An AI-powered personal study and productivity backend — built to learn, built to grow.
Atlas Project is a REST API that helps me track, analyse, and predict my own study habits. It started as a Pomodoro timer. It became a machine learning project. The system logs every study session to a SQLite database, exposes a FastAPI backend for CRUD operations and analytics, and serves a trained classification model that predicts — given a subject, duration, and time of day — whether a session will be completed or interrupted. I built this to learn Python engineering properly: no vibe-coding, no AI-generated functions. Every line is mine.
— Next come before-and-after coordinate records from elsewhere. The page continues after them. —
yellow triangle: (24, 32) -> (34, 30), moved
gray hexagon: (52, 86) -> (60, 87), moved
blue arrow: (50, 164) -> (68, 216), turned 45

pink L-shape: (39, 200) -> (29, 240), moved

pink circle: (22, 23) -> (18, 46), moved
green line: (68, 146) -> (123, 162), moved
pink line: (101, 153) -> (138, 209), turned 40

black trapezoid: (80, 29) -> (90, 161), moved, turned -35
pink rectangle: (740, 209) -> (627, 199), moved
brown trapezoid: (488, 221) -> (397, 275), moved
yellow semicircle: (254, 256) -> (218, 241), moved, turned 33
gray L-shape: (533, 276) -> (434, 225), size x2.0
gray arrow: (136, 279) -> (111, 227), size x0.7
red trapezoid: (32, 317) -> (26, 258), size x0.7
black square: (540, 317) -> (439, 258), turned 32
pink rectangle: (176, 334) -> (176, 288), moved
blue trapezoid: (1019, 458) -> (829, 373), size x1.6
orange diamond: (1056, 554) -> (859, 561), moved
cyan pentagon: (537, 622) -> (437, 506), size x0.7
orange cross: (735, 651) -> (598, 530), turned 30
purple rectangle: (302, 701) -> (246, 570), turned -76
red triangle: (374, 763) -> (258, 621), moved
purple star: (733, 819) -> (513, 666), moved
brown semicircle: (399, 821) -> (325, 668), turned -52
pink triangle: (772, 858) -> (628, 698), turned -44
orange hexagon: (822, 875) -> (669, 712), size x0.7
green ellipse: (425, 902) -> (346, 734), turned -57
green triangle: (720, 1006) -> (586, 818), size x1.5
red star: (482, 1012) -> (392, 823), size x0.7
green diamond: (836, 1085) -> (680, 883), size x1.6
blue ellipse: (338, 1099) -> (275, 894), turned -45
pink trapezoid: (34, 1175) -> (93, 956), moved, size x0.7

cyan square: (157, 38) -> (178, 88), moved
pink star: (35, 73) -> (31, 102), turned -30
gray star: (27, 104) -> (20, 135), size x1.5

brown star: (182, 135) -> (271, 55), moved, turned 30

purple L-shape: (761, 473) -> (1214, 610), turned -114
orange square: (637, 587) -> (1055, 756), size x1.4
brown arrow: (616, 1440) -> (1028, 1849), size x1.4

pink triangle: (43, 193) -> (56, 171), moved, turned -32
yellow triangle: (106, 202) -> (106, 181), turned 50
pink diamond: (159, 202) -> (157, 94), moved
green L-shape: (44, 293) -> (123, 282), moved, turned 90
| Endpoint | Method | Description |
|---|---|---|
/sessions |
GET | List all study sessions |
/sessions |
POST | Log a new session |
/sessions/{id} |
GET | Retrieve one session |
/sessions/{id}/complete |
PATCH | Mark a session as completed |
/sessions/{id} |
DELETE | Remove a session |
/predict |
POST | ML prediction: will this session be completed? |
/analytics |
GET | Aggregated stats: time by subject, completion rate, trends |
/docs |
GET | Auto-generated Swagger UI (FastAPI built-in) |
| Layer | Technology | Why |
|---|---|---|
| Language | Python 3.11 | Primary language for AI/DS engineering roles |
| API framework | FastAPI + Uvicorn | Async, typed, auto-documentation, industry standard |
| Database | SQLite + SQLAlchemy | Simple persistence with a real ORM |
| Data analysis | Pandas + Matplotlib | Aggregation and visualisation of session data |
| Machine Learning | scikit-learn | Classification model (RandomForestClassifier) |
| Model serialisation | joblib | Save and reload trained model between restarts |
| Validation | Pydantic v2 | Request/response schemas, type safety at the boundary |
atlas-dev-os/
├── backend/
│ ├── api/
│ │ ├── routes.py # all FastAPI endpoints
│ │ └── schemas.py # Pydantic request/response models
│ ├── core/
│ │ ├── database.py # SQLAlchemy engine, session, Base
│ │ ├── models.py # ORM table definitions
│ │ ├── crud.py # create / read / update / delete
│ │ └── ml.py # model loading, feature engineering, predict()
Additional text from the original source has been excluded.